Nun steht er anstelle Rainer Fornells vor den SPD-Delegierten, bittet um deren Vertrauen und seine Nominierung als Kandidat für "das wichtigste Amt im Barnim". Für den gebürtigen Eberswalder ist "Landrat im Barnim zu sein, die schönste Tätigkeit, die man sich vorstellen kann". Sein Weg bis zum Wahltag am 22. April werde nicht leicht sein, "auch, weil er einen so schrecklichen Ausgangspunkt hat", ist ihm klar. Gleichwohl kann sich der SPD-Unterbezirkschef wohl der tatkräftigen Hilfe seiner Ortsvereine sicher sein. Und er hofft auf "parteiübergreifende Unterstützung".

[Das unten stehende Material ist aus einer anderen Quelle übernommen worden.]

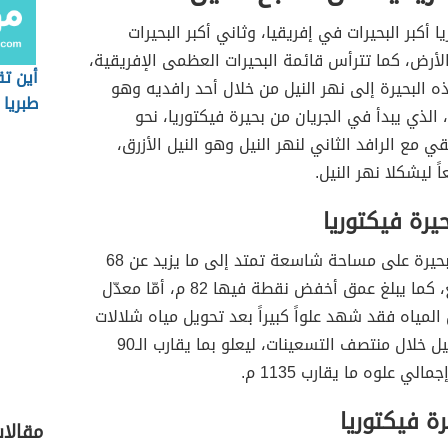
ا أكبر البحيرات في إفريقيا، وثاني أكبر البحيرات
لأرض، كما تترأس قائمة البحيرات العظمى الإفريقية،
أين تق
 البحيرة إلى نهر النيل من خلال أحد رافديه وهو
طبريا
 الذي يبدأ في الجريان من بحيرة فيكتوريا، نحو
ي مع الرافد الثاني لنهر النيل وهو النيل الأزرق،
ً ليشكلا نهر النيل.
رة فيكتوريا
تمتد هذه البحيرة على مساحة شاسعة تمتد إلى ما يزيد عن 68
ألف كم مربع، كما يبلغ عمق أخفض نقطة فيها 82 م، أمّا معدّل
لمياه فقد شهد علواً كبيراً بعد تحويل مياه شلالات
أولين نحو النيل خلال منتصف التسعينات، ليعلو بما يقارب الـ90
لي علوه ما يقارب 1135 م.
ة فيكتوريا
مقالا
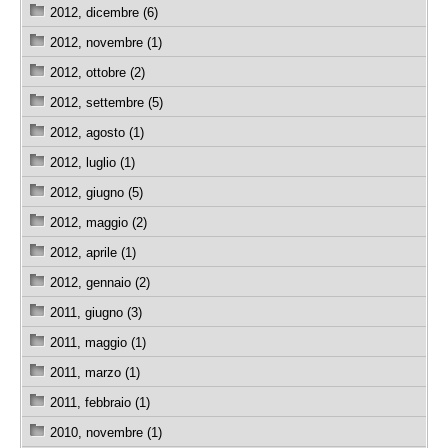
2012, dicembre (6)
2012, novembre (1)
2012, ottobre (2)
2012, settembre (5)
2012, agosto (1)
2012, luglio (1)
2012, giugno (5)
2012, maggio (2)
2012, aprile (1)
2012, gennaio (2)
2011, giugno (3)
2011, maggio (1)
2011, marzo (1)
2011, febbraio (1)
2010, novembre (1)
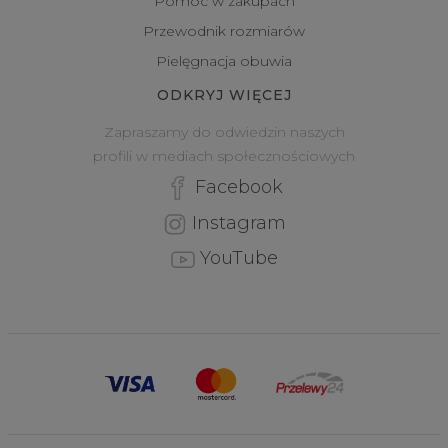
Pomoc w zakupach
Przewodnik rozmiarów
Pielęgnacja obuwia
ODKRYJ WIĘCEJ
Zapraszamy do odwiedzin naszych
profili w mediach społecznościowych
Facebook
Instagram
YouTube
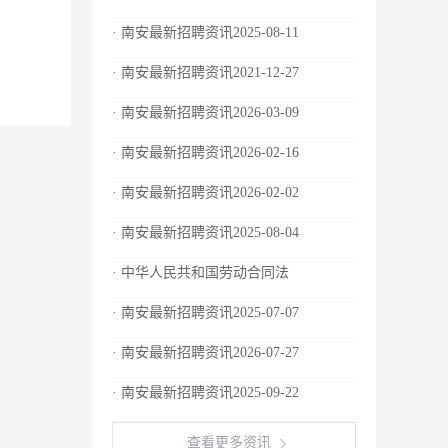
· 南安最新招聘资讯2025-08-11
· 南安最新招聘资讯2021-12-27
· 南安最新招聘资讯2026-03-09
· 南安最新招聘资讯2026-02-16
· 南安最新招聘资讯2026-02-02
· 南安最新招聘资讯2025-08-04
· 中华人民共和国劳动合同法
· 南安最新招聘资讯2025-07-07
· 南安最新招聘资讯2026-07-27
· 南安最新招聘资讯2025-09-22
查看更多资讯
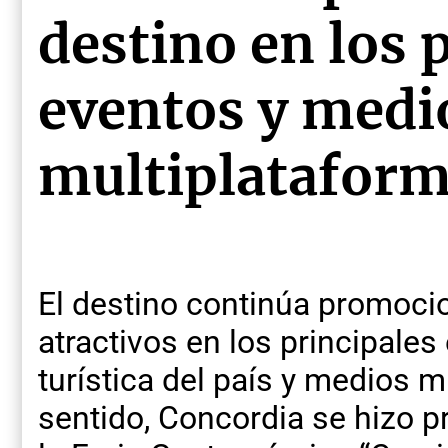
destino en los 
eventos y medi
multiplataform
El destino continúa promoci
atractivos en los principale
turística del país y medios m
sentido, Concordia se hizo p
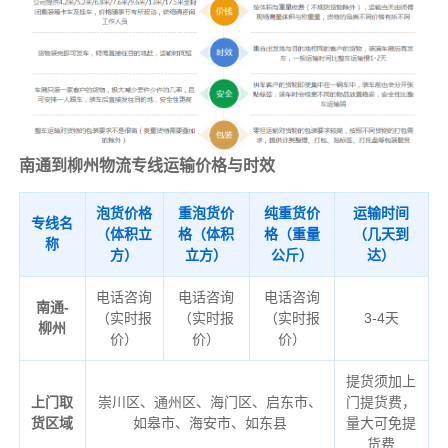
南通到柳州物流专线运输价格与时效
泡货价格
重泡货价
纯重货价
运输时间
专线名
（体积立
格（体积
格（重量
（几天到
称
方）
立方）
公斤）
达）
电话咨询
电话咨询
电话咨询
南通-
（实时报
（实时报
（实时报
3-4天
柳州
价）
价）
价）
提货须加上
上门取
崇川区、通州区、海门区、启东市、
门提货费，
货区域
如皋市、海安市、如东县
量大可免提
货费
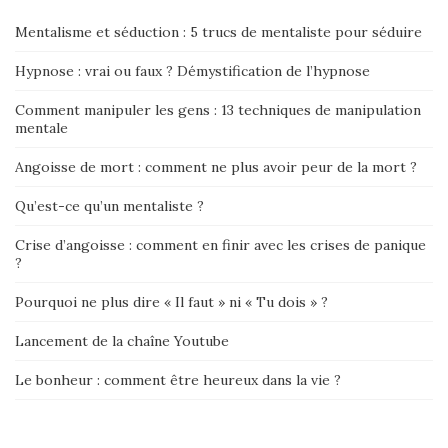
Mentalisme et séduction : 5 trucs de mentaliste pour séduire
Hypnose : vrai ou faux ? Démystification de l’hypnose
Comment manipuler les gens : 13 techniques de manipulation
mentale
Angoisse de mort : comment ne plus avoir peur de la mort ?
Qu’est-ce qu’un mentaliste ?
Crise d’angoisse : comment en finir avec les crises de panique
?
Pourquoi ne plus dire « Il faut » ni « Tu dois » ?
Lancement de la chaîne Youtube
Le bonheur : comment être heureux dans la vie ?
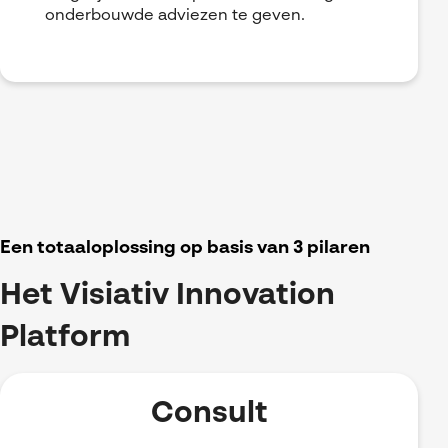
onderbouwde adviezen te geven.
Een totaaloplossing op basis van 3 pilaren
Het Visiativ Innovation
Platform
Consult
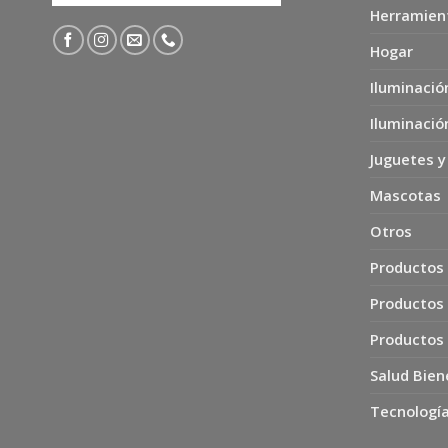
Herramien
Hogar
Iluminació
Iluminació
Juguetes y
Mascotas
Otros
Productos 
Productos
Productos
Salud Bien
Tecnología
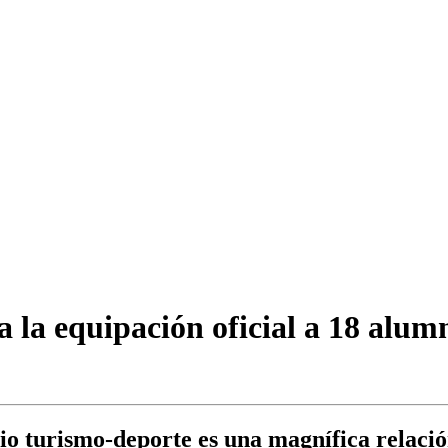
a la equipación oficial a 18 alum
o turismo-deporte es una magnífica relación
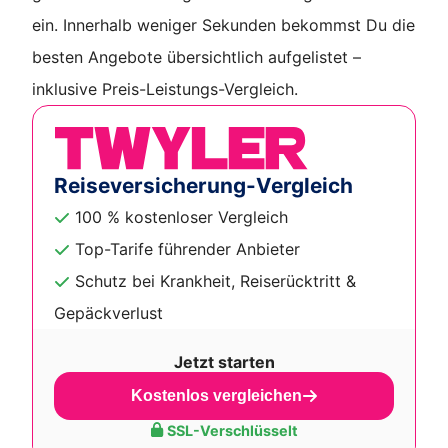
ein. Innerhalb weniger Sekunden bekommst Du die
besten Angebote übersichtlich aufgelistet –
inklusive Preis-Leistungs-Vergleich.
Reiseversicherung-Vergleich
100 % kostenloser Vergleich
Top-Tarife führender Anbieter
Schutz bei Krankheit, Reiserücktritt &
Gepäckverlust
Jetzt starten
Kostenlos vergleichen
SSL-Verschlüsselt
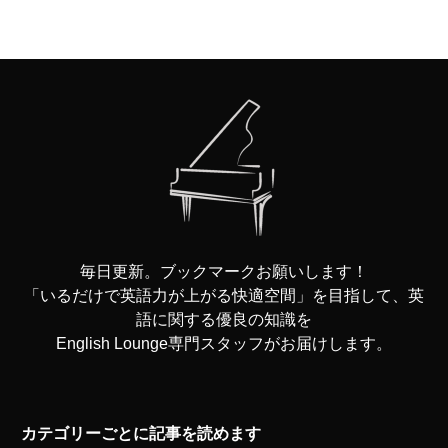
毎日更新。ブックマークお願いします！
「いるだけで英語力が上がる快適空間」を目指して、英
語に関する優良の知識を
English Lounge専門スタッフがお届けします。
カテゴリーごとに記事を読めます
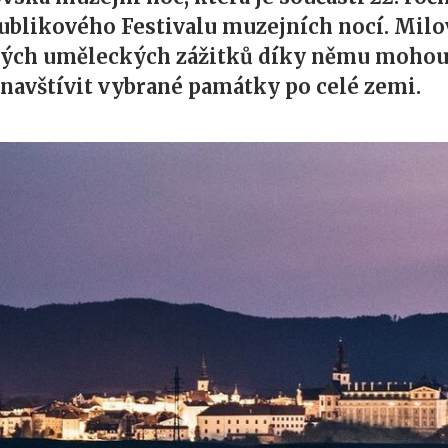
ublikového Festivalu muzejních nocí. Milo
vých uměleckých zážitků díky němu moho
navštívit vybrané památky po celé zemi.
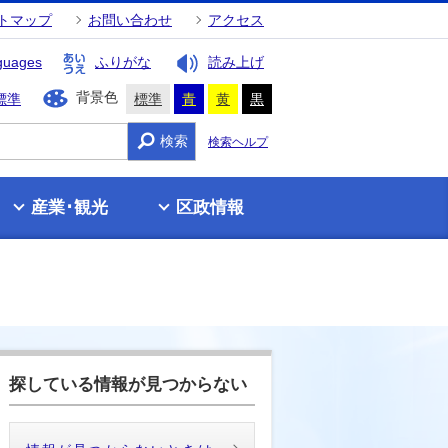
トマップ
お問い合わせ
アクセス
guages
ふりがな
読み上げ
背景色
標準
標準
青
黄
黒
検索
検索ヘルプ
産業･観光
区政情報
探している情報が見つからない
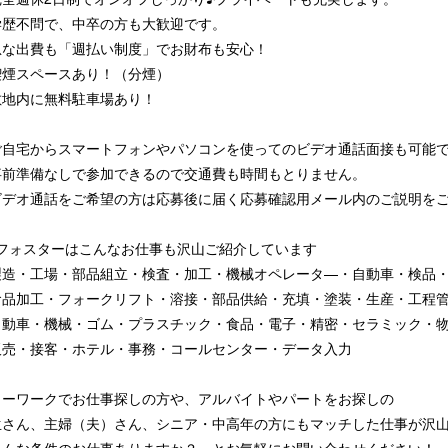
学歴不問で、中卒の方も大歓迎です。
急な出費も「週払い制度」でお財布も安心！
喫煙スペースあり！（分煙）
敷地内に無料駐車場あり！
ご自宅からスマートフォンやパソコンを使ってのビデオ通話面接も可能
前準備なしで参加できるので交通費も時間もとりません。
デオ通話をご希望の方は応募後に届く応募確認用メール内のご説明をご
Jフォスターはこんなお仕事も沢山ご紹介しています
製造・工場・部品組立・検査・加工・機械オペレータ—・自動車・検品
食品加工・フォークリフト・溶接・部品供給・充填・塗装・生産・工程
自動車・機械・ゴム・プラスチック・食品・電子・精密・セラミック・
販売・接客・ホテル・事務・コールセンター・データ入力
ローワークでお仕事探しの方や、アルバイトやパートをお探しの
生さん、主婦（夫）さん、シニア・中高年の方にもマッチした仕事が沢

"Barnim - sozial gerecht, modern und grün" - dafür werde sich die SPD weiter stark machen, versichert Daniel Kurth. Seine Ausführungen zum Wahlprogramm werden nicht nur von den Delegierten, sondern auch von zahlreichen Besuchern aus anderen Parteien aufmerksam verfolgt. Mit der Parteivorsitzenden Kerstin Kühn, der Landtagsabgeordneten Margitta Mächtig und Kreistagsfraktionschef Lutz Kupitz sind gleich drei Barnimer Spitzen-Linke gekommen, um zu hören, was der neue SPD-Kandidat zu sagen hat. Die Übereinstimmung mit Positionen der Linken ist, beispielsweise was gleiche Bildungschancen für alle, die Stärkung des Öffentlichen Personennahverkehrs oder die Förderung des sozialen Wohnungsbaus angeht, riesig. Außerdem steht am 14. März im Kreistag mit Holger Lampe ein Mitglied der Linke-Fraktion als Erster Beigeordneter zur Wahl, unterstützt von der SPD. Rainer Fornell als Landratskandidat hätten die Linken im Gegenzug mitgetragen. Ob sie auch zu Gunsten von Daniel Kurth auf einen eigenen Kandidaten verzichten, entscheiden sie am Freitag.

Ein klares Bekenntnis zur Zusammenarbeit mit den Linken, das sich der Bernauer SPD-Mann Josef Keil von Daniel Kurth als Antwort auf eine entsprechende Nachfrage erhofft, gibt es nicht. Immerhin sagt der Kandidat aber, er sei ein "Teamplayer" und werde im Falle seiner Wahl mit allen demokratischen Parteien im Kreistag reden. "Und wenn es dann auf eine rot-rote Koalition hinausläuft, dann ist das nichts Ungewöhnliches." Daniel Kurth wird am Ende mit 93,4 Prozent der Stimmen als Landratskandidat nominiert.

Auch Stefan Böhmer, Fraktionschef der Bündnisgrünen im Kreistag, ist nach Melchow gekommen, um sich über Daniel Kurth und seinen Stand innerhalb der SPD zu informieren. Die Barnimer Bündnisgrünen hätten nicht vor, mit einem eigenen Kandidaten anzutreten, sagt er. "Wir würden vielleicht auf einen Anteil von acht oder zehn Prozent der Stimmen kommen - da stellt sich auch die Frage, wie eine Partei mit ihren Ressourcen umgeht." Zudem gebe es aus seiner Sicht im Barnim keinen Bündnisgrünen, "der über ein so hohes Maß an Verwaltungserfahrung verfügt, wie es das Amt als Landrat erfordert". Und nicht zuletzt gehe es auch darum, die Kräfte im Barnim zu bündeln. "Wir wollen auf jeden Fall einen AfD-Kandidaten verhindern", erklärt Stefan Böhmer.

Alles scheint zur Landratswahl im Barnim auf ein rot-rot-grünes Bündnis hinauszulaufen.